In rejecting this opinion the Court noted that the physicians assumed facts differed from those accepted by the Court and provided the following reasons:

[33]         I prefer the diagnosis of Drs. Beheshti, Javidan, and Jordan over the diagnosis of Dr. Dommisse in this regard.  I make a number of findings of fact that are contrary to the facts assumed by Dr. Dommisse.  First, I cannot find that Mr. Amini worked seven days a week after the accident for a year doing gardening, paving and fence making.  I find as a fact that he did not return to his landscaping work immediately and, when he did, it was in a reduced capacity due to the physical limitations caused by the accident.  Second, the opinion of Dr. Dommisse appears to be based on very little knowledge of the pre-accident functioning of Mr. Amini.  It appears that Dr. Dommisse did not know how many days per week Mr. Amini worked delivering papers both before and after the accident and that he had “no idea” of the housekeeping duties of Mr. Amini before and after the accident.  In fact, Dr. Dommisse testified that, after the accident:  “… I would doubt that Mr. Amini does any housekeeping personally, but, again, as I said, I have – I have no idea.”

[34]         I also cannot conclude that the degenerative changes described by Dr. Dommisse would have become symptomatic inevitably.  I am satisfied that degenerative change is not an infrequent finding on an X-ray of a person in their mid‑50s and, despite the presence of such degeneration, it cannot be assumed to already be or to become symptomatic.  The opinion of Dr. Dommisse that the onset of Mr. Amini’s symptoms would have been present by his mid-50s was only what he referred to as “my guess”.

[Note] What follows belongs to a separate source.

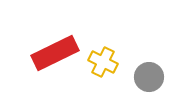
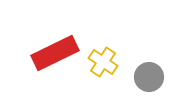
yellow cross: rotated 8 degrees clockwise
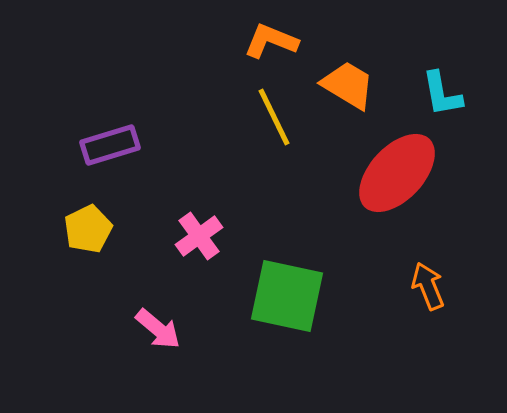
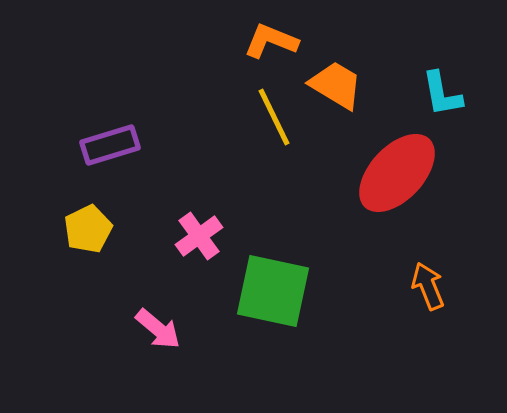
orange trapezoid: moved 12 px left
green square: moved 14 px left, 5 px up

[35]         I accept the opinion of Dr. Fuller that the prognosis for spontaneous resolution of symptoms of Mr. Amini “… can be considered guarded, if not poor”.  I also accept his opinion that Mr. Amini has reached maximum medical recovery.  I further accept the opinion of Dr. Fuller that degenerative change evidence is a normal phenomenon of aging not related to the accident.  I find that Mr. Amini sustained a grade 2 strain of his cervical and thoracic spine and his lumbosacral spine as a result of the accident which has resulted in decreased flexion and extension, reduced rotation of the cervical spine, and reduced lateral flexion, and that these injuries have continued to cause pain and suffering and physical restrictions.

In assessing non-pecuniary damages at $70,000 for the collision’s role in the lingering symptoms Mr. Justice Burnyeat provided the following reasons:

[46]         Here, I find that there was little, although some, likelihood that Mr. Amini would have begun to experience some pain as a result of the degeneration noted in his x‑rays.  Having made that determination, I also have made the finding that the degeneration was asymptomatic by age 55 when the accident occurred, despite the fact that Mr. Amini had two strenuous, labour-intensive occupations.  While I am in general agreement with counsel for Mr. Amini that the appropriate range of awards for non-pecuniary damages would be $75,000 to $85,000, I take into account all of the factors noted above and award non-pecuniary damages in the amount of $70,000.